Sherwin Chen
by Sherwin Chen
2 min read

Categories

Tags

Introduction

Model-free algorithms have been shown to achieve good results in a variety of tasks, but they generally suffer from very high sample complexity. On the other hand, model-based methods are more sample-efficient and more flexible, but their asymptotic performance is usually worse than model-free methods due to model bias. Anusha Nagabandi et al, in 2017 illustrated that using model-based algorithms to initialize a model-free learner could significantly speed up the learning process(gain \( 3-5\times \) sample efficiency) and may even achieve a better final result.

Model-Based Deep Reinforcement Learning

Neural Network Dynamics Function

A straightforward method to learn dynamics function \( f​ \), as a deep neural network, is to take as input the current state \( s_t​ \) and \( a_t​ \), and output the predicted next state \( \hat s_{t+1}​ \).
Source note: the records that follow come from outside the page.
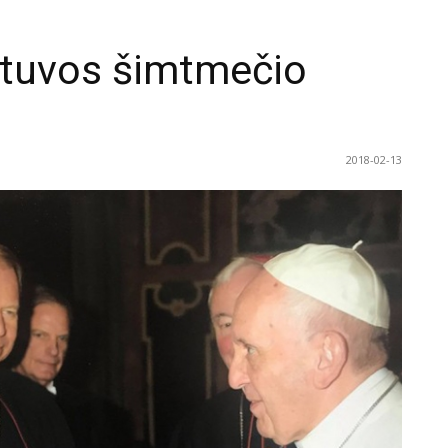
ietuvos šimtmečio
2018-02-13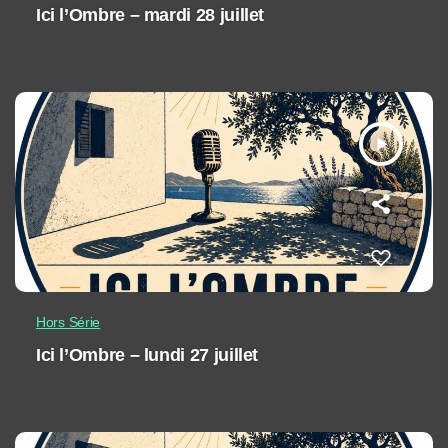
Ici l’Ombre – mardi 28 juillet
play_arrow
Hors Série
Ici l’Ombre – lundi 27 juillet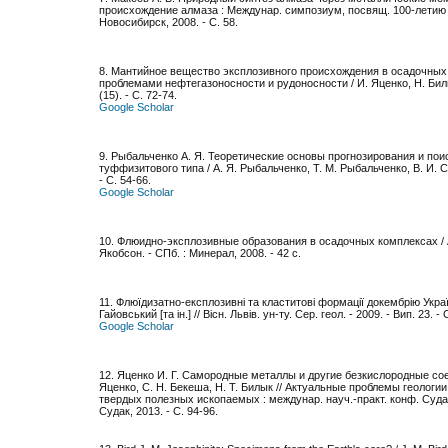
происхождение алмаза : Междунар. симпозиум, посвящ. 100-летию со
Новосибирск, 2008. - С. 58.
8. Мантийное вещество эксплозивного происхождения в осадочных 
проблемами нефтегазоносности и рудоносности / И. Яценко, Н. Билык,
(15). - С. 72-74.
Google Scholar
9. Рыбальченко А. Я. Теоретические основы прогнозирования и по
туффизитового типа / А. Я. Рыбальченко, Т. М. Рыбальченко, В. И. Си
- С. 54-66.
Google Scholar
10. Флюидно-эксплозивные образования в осадочных комплексах / А. 
Якобсон. - СПб. : Минерал, 2008. - 42 с.
11. Флюїдизатно-експлозивні та кластитові формації докембрію Україн
Гайовський [та ін.] // Вісн. Львів. ун-ту. Сер. геол. - 2009. - Вип. 23. - 
Google Scholar
12. Яценко И. Г. Самородные металлы и другие безкислородные сое
Яценко, С. Н. Бекеша, Н. Т. Билык // Актуальные проблемы геологи
твердых полезных ископаемых : междунар. науч.-практ. конф. Судакс
Судак, 2013. - С. 94-96.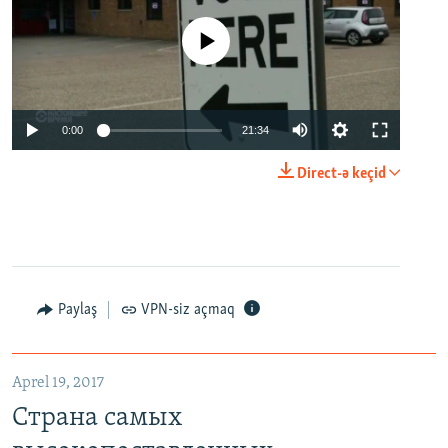
No media source currently available
0:00
21:34
Direct-ə keçid
Paylaş
VPN-siz açmaq
Aprel 19, 2017
Страна самых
This function, however, can be difficult to learn when the states \( s_t​ \) and \( s_{t+1}​ \) are too similar and the action has seemingly little effect on the output, which may be further excerbated when the time interval \( \Delta t​ \) is small.
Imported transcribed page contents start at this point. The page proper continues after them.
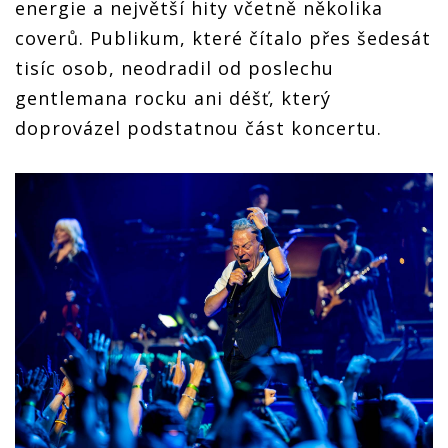
energie a největší hity včetně několika
coverů. Publikum, které čítalo přes šedesát
tisíc osob, neodradil od poslechu
gentlemana rocku ani déšť, který
doprovázel podstatnou část koncertu.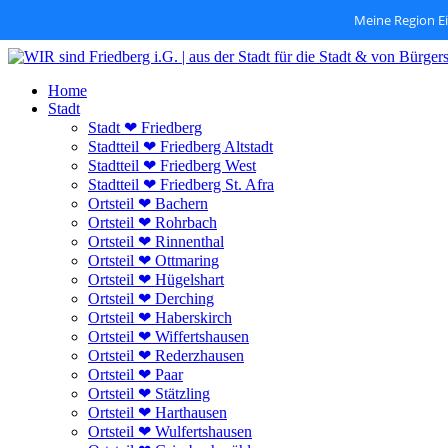
Meine Region E
Zum
Inhalt
Home
springen
Stadt
Stadt ❤ Friedberg
Stadtteil ❤ Friedberg Altstadt
Stadtteil ❤ Friedberg West
Stadtteil ❤ Friedberg St. Afra
Ortsteil ❤ Bachern
Ortsteil ❤ Rohrbach
Ortsteil ❤ Rinnenthal
Ortsteil ❤ Ottmaring
Ortsteil ❤ Hügelshart
Ortsteil ❤ Derching
Ortsteil ❤ Haberskirch
Ortsteil ❤ Wiffertshausen
Ortsteil ❤ Rederzhausen
Ortsteil ❤ Paar
Ortsteil ❤ Stätzling
Ortsteil ❤ Harthausen
Ortsteil ❤ Wulfertshausen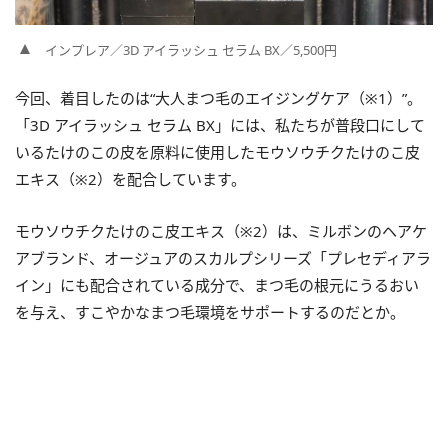
インプレア／3D アイラッシュ セラム BX／5,500円
今回、着目したのは“大人まつ毛のエイジングケア（※1）”。
「3D アイラッシュ セラム BX」には、私たちが普段口にして
いるたけのこの皮を原料に使用したモウソウチクたけのこ皮
エキス（※2）を配合しています。
モウソウチクたけのこ皮エキス（※2）は、ミルボンのヘアケ
アブランド、オージュアのスカルプシリーズ「プレセディアラ
イン」にも配合されている成分で、まつ毛の根元にうるおい
を与え、すこやかなまつ毛環境をサポートするのだとか。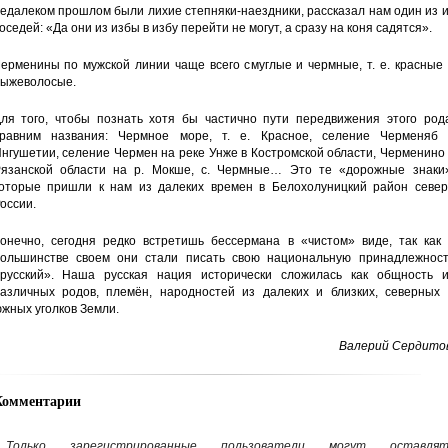
едалеком прошлом были лихие степняки-наездники, рассказал нам один из 
оседей: «Да они из избы в избу перейти не могут, а сразу на коня садятся».
ерменины по мужской линии чаще всего смуглые и чермные, т. е. красные
ыжеволосые.
ля того, чтобы познать хотя бы частично пути передвижения этого рода
равним названия: Чермное море, т. е. Красное, селение Черменяб 
нгушетии, селение Чермен на реке Унже в Костромской области, Черменино
язанской области на р. Мокше, с. Чермные… Это те «дорожные знаки»
оторые пришли к нам из далеких времен в Белохолуницкий район север
оссии.
онечно, сегодня редко встретишь бессермана в «чистом» виде, так как 
ольшинстве своем они стали писать свою национальную принадлежност
русский». Наша русская нация исторически сложилась как общность и
азличных родов, племён, народностей из далеких и близких, северных 
жных уголков Земли.
Валерий Сердитов
Комментарии
Только зарегистрированные пользователи могут оставлят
To overcome this issue, the authors propose to predict changes in state over time step duration \( \Delta t \). That is, instead of learning \( f(s_t,a_t)=\hat s_{t+1} \), \( f \) learns \( f(s_t,a_t)=\hat s_{t+1}-s_t \).

Network Training Details

The loss for the dynamics function is defined to be the average \(H\)-step open-loop prediction error. That is,

\[\begin{align} \mathcal L(\theta)=&\mathbb E_{}\left[{1\over H}\sum_{h=1}^H{1\over 2}\Vert s_{t+h}-\hat s_{t+h}\Vert^2\right]\tag 1\\\ \mathrm{where\quad}\hat s_{t+h}=&\begin{cases}s_t& h=0\\\ \hat s_{t+h-1}+f(\hat s_{t+h-1}, a_{t+h-1})&h>0\end{cases} \end{align}\]

This loss function measures how well the model can predict in \(H\) steps. This makes sense since we will ultimately use this model for long-horizon control.
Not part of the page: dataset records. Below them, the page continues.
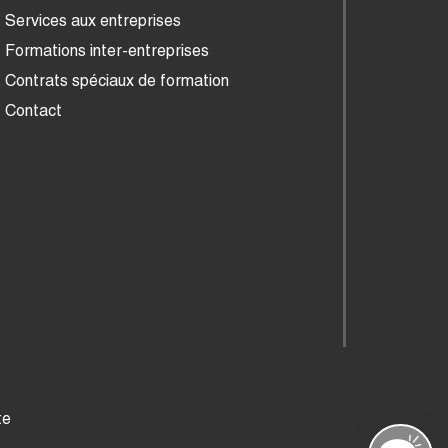
Services aux entreprises
Formations inter-entreprises
Contrats spéciaux de formation
Contact
te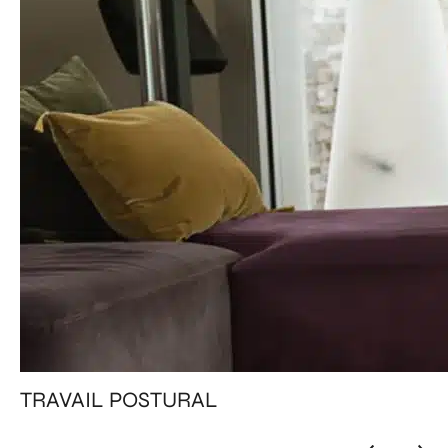
TRAVAIL POSTURAL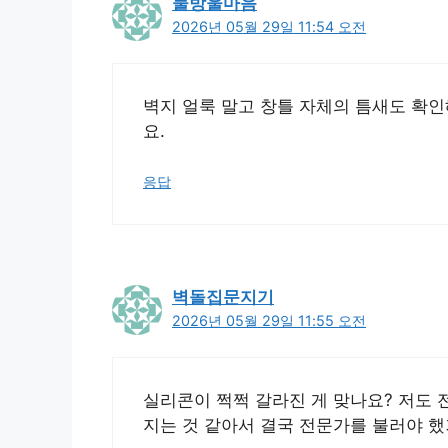
물방울마음
2026년 05월 29일 11:54 오전
벽지 얼룩 말고 창틀 자체의 틈새도 확인
요.
응답
벽돌집문지기
2026년 05월 29일 11:55 오전
실리콘이 쩍쩍 갈라진 게 맞나요? 저도 
지는 것 같아서 결국 전문가를 불러야 했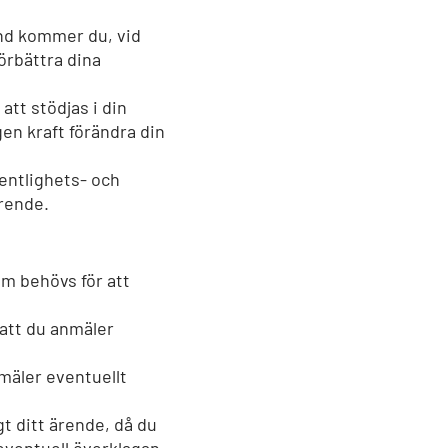
nd kommer du, vid
örbättra dina
tt stödjas i din
gen kraft förändra din
entlighets- och
ärende.
m behövs för att
 att du anmäler
mäler eventuellt
gt ditt ärende, då du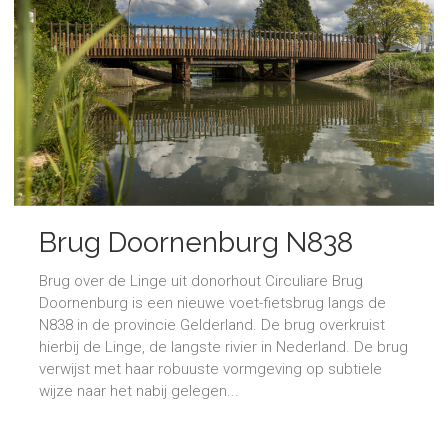
Brug Doornenburg N838
Brug over de Linge uit donorhout Circuliare Brug
Doornenburg is een nieuwe voet-fietsbrug langs de
N838 in de provincie Gelderland. De brug overkruist
hierbij de Linge, de langste rivier in Nederland. De brug
verwijst met haar robuuste vormgeving op subtiele
wijze naar het nabij gelegen...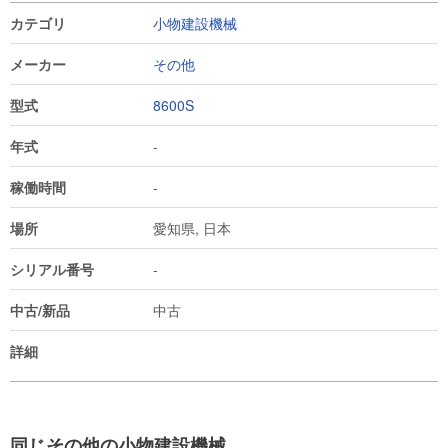
カテゴリ
小物建設機械
メーカー
その他
型式
8600S
年式
-
稼働時間
-
場所
愛知県, 日本
シリアル番号
-
中古/新品
中古
詳細
同じその他の小物建設機械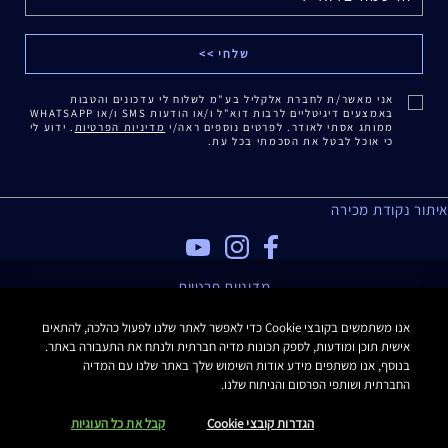
אני מאשר/ת לחברת אלקליל בע"מ לשלוח לי עדכונים והטבות
באמצעים דיגיטליים לרבות דוא"ל ו/או הודעות SMS ו/או WHATSAPP
ממותג אסתי לאודר. לפרטים נוספים ראה/י
מדיניות הפרטיות
. ידוע לי
כי אוכל לבטל את הסכמתי בכל עת.
איתור נקודת מכירה
מדיניות פרטיות
תנאי שימוש
אנו משתמשים בקובצי Cookie כדי לאפשר לאתר שלנו לפעול כהלכה, להתאים
תקנון האתר
אישית תוכן ומודעות, לספק תכונות מדיה חברתית ולנתח את התעבורה באתר.
תקנון Estee E-List
בנוסף, אנו משתפים מידע אודות השימוש שלך באתר שלנו עם המדיה
הצהרת נגישות
החברתית ושותפי הפרסום והניתוח שלנו.
Manage Site Cookies
הגדרות קובצי Cookie
קבל את כל העוגיות
כל הזכויות שמורות Estee Lauder 2016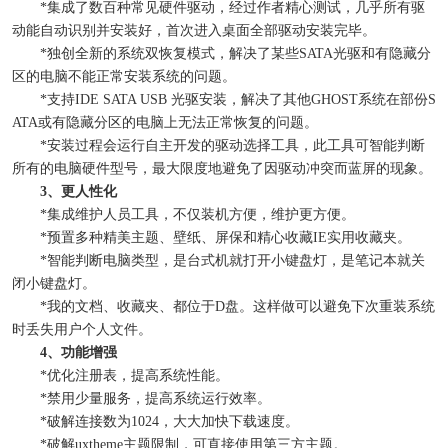
*集成了数百种常见硬件驱动，经过作者精心测试，几乎所有驱
动能自动识别并安装好，首次进入桌面全部驱动安装完毕。
*独创全新的系统双恢复模式，解决了某些SATA光驱和有隐藏分
区的电脑不能正常安装系统的问题。
*支持IDE SATA USB 光驱安装，解决了其他GHOST系统在部份S
ATA或有隐藏分区的电脑上无法正常恢复的问题。
*安装过程会运行自主开发的驱动选择工具，此工具可智能判断
所有的电脑硬件型号，最大限度地避免了因驱动冲突而蓝屏的现象。
3、更人性化
*集成维护人员工具，不仅装机方便，维护更方便。
*预置多种精美主题、壁纸、屏保和精心收藏IE实用收藏夹。
*智能判断电脑类型，是台式机就打开小键盘灯，是笔记本就关
闭小键盘灯。
*我的文档、收藏夹、都位于D盘。这样做可以避免下次重装系统
时丢失用户个人文件。
4、功能增强
*优化注册表，提高系统性能。
*禁用少量服务，提高系统运行效率。
*破解连接数为1024，大大加快下载速度。
*破解uxtheme主题限制，可直接使用第三方主题。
The detailed algorithm is given below

\[\begin{align} 1:\ &\mathrm{Collect\ dataset\ }\mathcal D_{rand}\ \mathrm{by\ executing\ random\ actions} \\\ 2:\ &\mathrm{Initialize\ empty\ dataset\ }\mathcal D_{f},\ \mathrm{and\ model\ network\ }f_{\theta}\\\ 3:\ &\mathbf{For}\ i=1,\dots:\\\ 4:\ &\quad \mathrm{Optimize\ }f_{\theta}\mathrm{\ on\ loss\ defined\ in\ Eq.(1)\ using\ }\mathcal D_{rand}\ \mathrm{and\ }\mathcal D_f\\\ 5:\ &\quad \mathbf{For}\ t=1,\dots:\\\ 6:\ &\quad\quad \mathrm{Use\ the\ model\ to\ do\ planning\ from\ the\ current\ state\ }s_t\\\ 7:\ &\quad\quad \mathrm{Execute\ the\ first\ action\ }a_t\\\ 8:\ &\quad\quad \mathrm{Add\ }(s_t,a_t)\ \mathrm{to}\ \mathcal D_f \end{align}\]

Some additional notes:

  1. The dataset is normalized to ensure the loss function weight the different parts of the inputs equally. Gaussian noises are added to both inputs and outputs to increase model robustness
  2. In step 6, we can perform rollout algorithms or other more complicated methods like MCTS or iLQR. Together with step 7, it comprises the model predictive controller (MPC).
  3. Steps 5-8 are the standard process of data aggregation (DAgger), which mitigates the mismatch between the data’s state-action distribution and the model-based controller’s distribution, thereby improving performance.
  4. A benefit of this MPC controller is that the model can be reused to achieve a variety of goals at run time by simply changing the reward function.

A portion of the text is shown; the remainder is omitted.